Material shown.
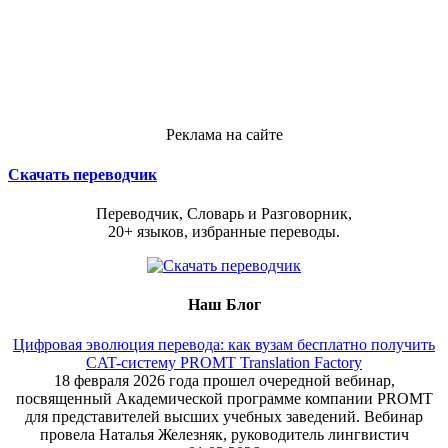
Реклама на сайте
Скачать переводчик
Переводчик, Словарь и Разговорник,
20+ языков, избранные переводы.
Наш Блог
Цифровая эволюция перевода: как вузам бесплатно получить
CAT-систему PROMT Translation Factory
18 февраля 2026 года прошел очередной вебинар,
посвященный Академической программе компании PROMT
для представителей высших учебных заведений. Вебинар
провела Наталья Железняк, руководитель лингвистич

Work instruction.
Give every record again exactly, apart from the pictures, which stay out.

Response to this exercise.
Реклама на сайте
Скачать переводчик
Переводчик, Словарь и Разговорник,
20+ языков, избранные переводы.
Наш Блог
Цифровая эволюция перевода: как вузам бесплатно получить
CAT-систему PROMT Translation Factory
18 февраля 2026 года прошел очередной вебинар,
посвященный Академической программе компании PROMT
для представителей высших учебных заведений. Вебинар
провела Наталья Железняк, руководитель лингвистич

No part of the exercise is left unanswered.